» **Records from a data source**

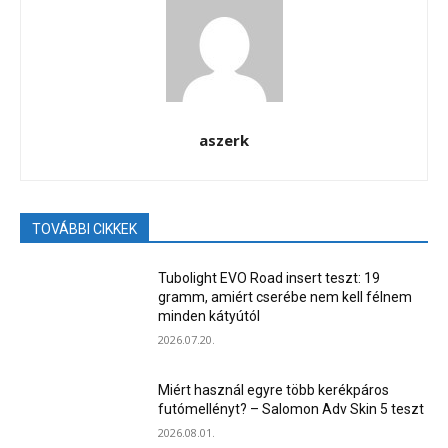
aszerk
TOVÁBBI CIKKEK
Tubolight EVO Road insert teszt: 19
gramm, amiért cserébe nem kell félnem
minden kátyútól
2026.07.20.
Miért használ egyre több kerékpáros
futómellényt? – Salomon Adv Skin 5 teszt
2026.08.01.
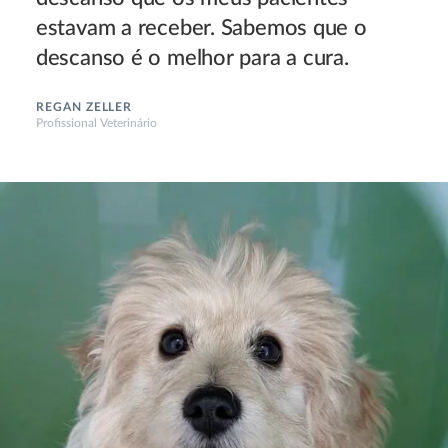
estavam a receber. Sabemos que o
descanso é o melhor para a cura.
REGAN ZELLER
Profissional Veterinário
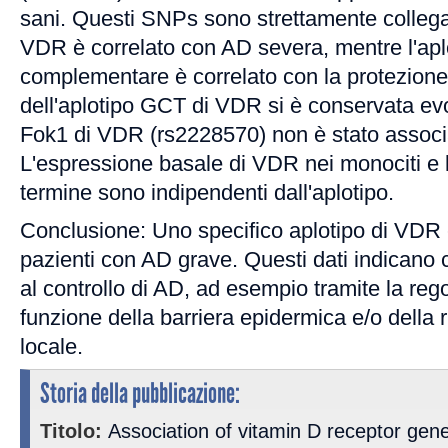
sani. Questi SNPs sono strettamente collegat
VDR è correlato con AD severa, mentre l'ap
complementare è correlato con la protezion
dell'aplotipo GCT di VDR si è conservata e
Fok1 di VDR (rs2228570) non è stato associ
L'espressione basale di VDR nei monociti e l
termine sono indipendenti dall'aplotipo.
Conclusione: Uno specifico aplotipo di VDR 
pazienti con AD grave. Questi dati indicano
al controllo di AD, ad esempio tramite la reg
funzione della barriera epidermica e/o della 
locale.
Storia della pubblicazione:
Titolo:
Association of vitamin D receptor gen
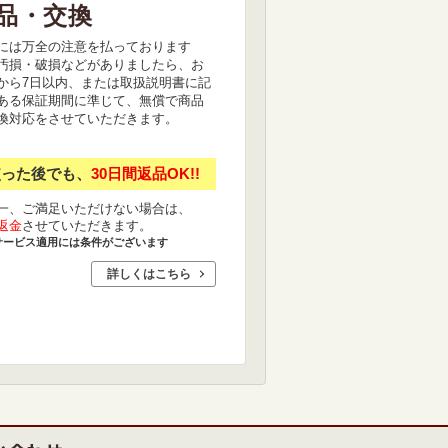
品・交換
には万全の注意を払っております
汚損・破損などがありましたら、お
から7日以内、または取扱説明書に記
ある保証期間に準じて、無償で商品
換対応をさせていただきます。
使った後でも、
30日間返品OK!!
一、ご満足いただけない場合は、
返金
させていただきます。
サービス適用には条件がございます
詳しくはこちら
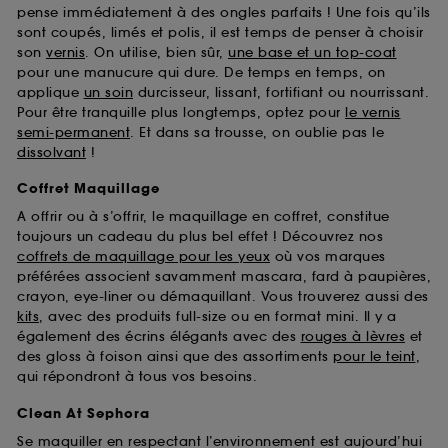
pense immédiatement à des ongles parfaits ! Une fois qu’ils
sont coupés, limés et polis, il est temps de penser à choisir
son
vernis
. On utilise, bien sûr,
une base et un top-coat
pour une manucure qui dure. De temps en temps, on
applique
un soin
durcisseur, lissant, fortifiant ou nourrissant.
Pour être tranquille plus longtemps, optez pour
le vernis
semi-permanent
. Et dans sa trousse, on oublie pas le
dissolvant
!
Coffret Maquillage
A offrir ou à s’offrir, le maquillage en coffret, constitue
toujours un cadeau du plus bel effet ! Découvrez nos
coffrets de maquillage pour les yeux
où vos marques
préférées associent savamment mascara, fard à paupières,
crayon, eye-liner ou démaquillant. Vous trouverez aussi des
kits
, avec des produits full-size ou en format mini. Il y a
également des écrins élégants avec des
rouges à lèvres
et
des gloss à foison ainsi que des assortiments
pour le teint
,
qui répondront à tous vos besoins.
Clean At Sephora
Se maquiller en respectant l’environnement est aujourd’hui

» **What you need to do**
Work out how many lines above contain "della"; write only the number.

» **Response to the task**
2